Des raisons spéciales ont fait de saint Joseph un patron particulier et un modèle de choix pour le frère Oblat. Le père Louis Soullier, assistant général, expliquait: «On peut dire d’eux ce que l’Église dit de saint Joseph: hommes fidèles et prudents, vraiment dignes de notre confiance et d’être préposés aux soins de choses temporelles de la maison de Dieu» [13].

PRATIQUES ET USAGES

Sous la poussée d’une telle dévotion, ce patronage de saint Joseph s’est concrétisé dans divers usages et de nombreuses prières. Ainsi, à l’heure actuelle, une centaine de maisons, institutions ou missions portent le nom de saint Joseph. Mais c’est surtout les personnes qui sont placées sous son patronage. «C’est très tôt que les aspirants Oblats sont appelés à développer une dévotion particulière à saint Joseph. Le manuel de prières à l’usage des junioristes, publié en 1891, ne comporte pas moins de vingt-huit pages sur la dévotion à saint Joseph, textes de prières de toutes sortes et pour toutes circonstances. […] Il en va de même pour les novices et les scolastiques. Les différents directoires des noviciats et des scolasticats consacrent un ou deux paragraphes à la dévotion à saint Joseph» [14].
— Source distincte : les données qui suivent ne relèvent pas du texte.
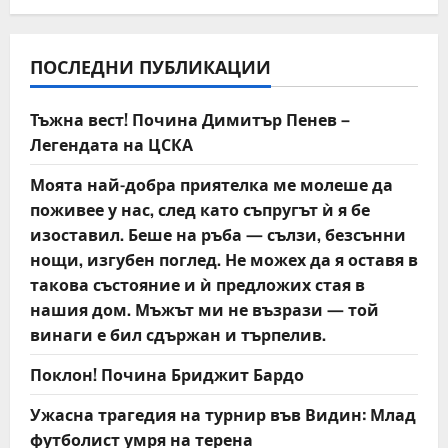
a
v
ПОСЛЕДНИ ПУБЛИКАЦИИ
i
Тъжна вест! Почина Димитър Пенев –
g
Легендата на ЦСКА
a
Моята най-добра приятелка ме молеше да
t
поживее у нас, след като съпругът ѝ я бе
изоставил. Беше на ръба — сълзи, безсънни
i
нощи, изгубен поглед. Не можех да я оставя в
такова състояние и ѝ предложих стая в
o
нашия дом. Мъжът ми не възрази — той
n
винаги е бил сдържан и търпелив.
Поклон! Почина Бриджит Бардо
Ужасна трагедия на турнир във Видин: Млад
футболист умря на терена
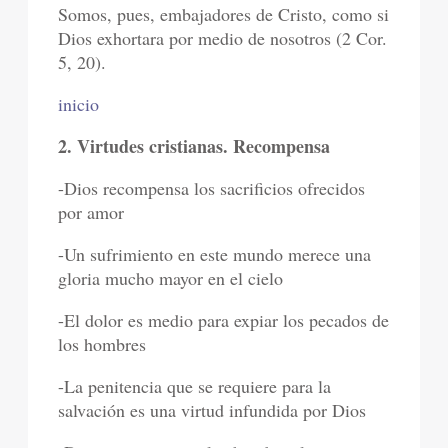
Somos, pues, embajadores de Cristo, como si
Dios exhortara por medio de nosotros (2 Cor.
5, 20).
inicio
2. Virtudes cristianas. Recompensa
-Dios recompensa los sacrificios ofrecidos
por amor
-Un sufrimiento en este mundo merece una
gloria mucho mayor en el cielo
-El dolor es medio para expiar los pecados de
los hombres
-La penitencia que se requiere para la
salvación es una virtud infundida por Dios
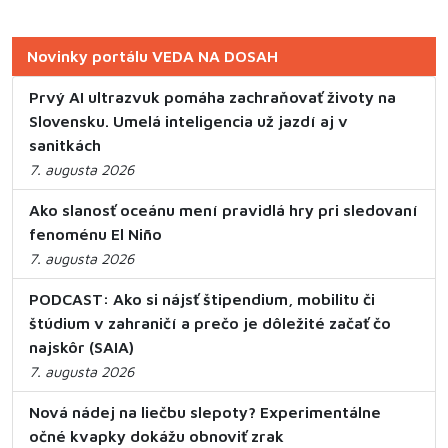
Novinky portálu VEDA NA DOSAH
Prvý AI ultrazvuk pomáha zachraňovať životy na
Slovensku. Umelá inteligencia už jazdí aj v
sanitkách
7. augusta 2026
Ako slanosť oceánu mení pravidlá hry pri sledovaní
fenoménu El Niño
7. augusta 2026
PODCAST: Ako si nájsť štipendium, mobilitu či
štúdium v zahraničí a prečo je dôležité začať čo
najskôr (SAIA)
7. augusta 2026
Nová nádej na liečbu slepoty? Experimentálne
očné kvapky dokážu obnoviť zrak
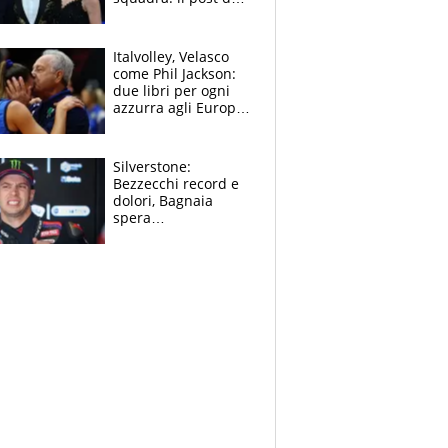
figlio di Amadeus e
Sanremo sullo
sfondo
Italvolley, Velasco
come Phil Jackson:
due libri per ogni
azzurra agli Europei.
Quello per Sylla è
“geniale”
Silverstone:
Bezzecchi record e
dolori, Bagnaia
spera
nell'antidolorifico,
Marquez si tira fuori
e vota Aprilia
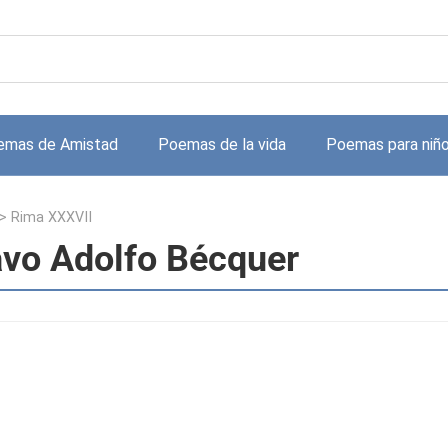
emas de Amistad
Poemas de la vida
Poemas para niñ
>
Rima XXXVII
vo Adolfo Bécquer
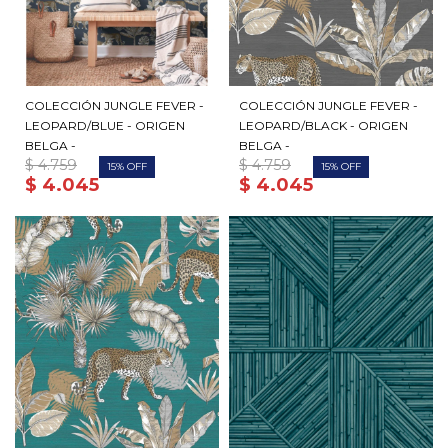
COLECCIÓN JUNGLE FEVER -
COLECCIÓN JUNGLE FEVER -
LEOPARD/BLUE - ORIGEN
LEOPARD/BLACK - ORIGEN
BELGA -
BELGA -
$
4.759
$
4.759
15
15
$
4.045
$
4.045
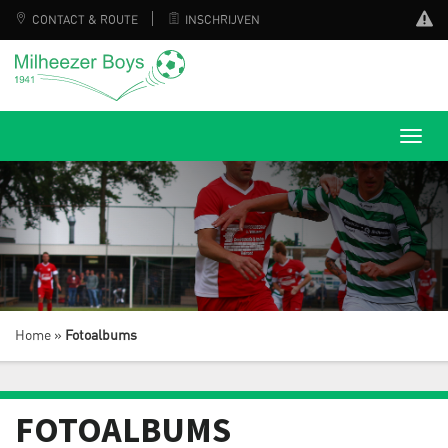
CONTACT & ROUTE
INSCHRIJVEN
Home
»
Fotoalbums
FOTOALBUMS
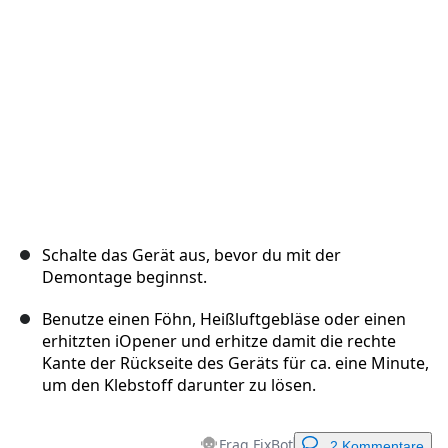
Abbrechen
Kommentieren
Schalte das Gerät aus, bevor du mit der
Demontage beginnst.
Benutze einen Föhn, Heißluftgebläse oder einen
erhitzten iOpener und erhitze damit die rechte
Kante der Rückseite des Geräts für ca. eine Minute,
um den Klebstoff darunter zu lösen.
Frag FixBot
2 Kommentare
Pour les Oblats en général, les exercices de piété en l’honneur de saint Joseph sont codifiés dans les diverses éditions du Manuel de prières. Ce sont des prières avant et après la messe, les litanies après le chapelet, la visite à saint Joseph après celles au Saint Sacrement et à la sainte Vierge, ainsi que des oraisons à la prière du soir, la commémoraison à la messe et à l’office divin aux fêtes de la sainte Vierge, ainsi qu’à la consécration à la sainte Vierge et aux exercices du mois du Rosaire, puis la célébration du mois de saint Joseph, enfin diverses prières prévues pour des circonstances spéciales.

PRÉDICATION ET PUBLICATIONS

Une telle dévotion devait inévitablement rayonner dans la prédication et les publications. Il est cependant assez difficile de suivre la prédication, laquelle ne laisse guère de traces si ce n’est dans les manuscrits conservés dans les archives [15]. Il convient de signaler divers guides publiés par les Oblats pour aider les prédicateurs au cours de l’année liturgique et qui font à saint Joseph la place qui lui revient, entre autres: le Service de l’homilétique, publié en français par Novalis de l’université Saint-Paul, le Gottes Wort im Kirchenjahr, en allemand, fondé par le père Bernhard Willenbrink, et aussi The ABC Catechism: a Method of Adult Religious Instruction du père John W. Mole, en anglais.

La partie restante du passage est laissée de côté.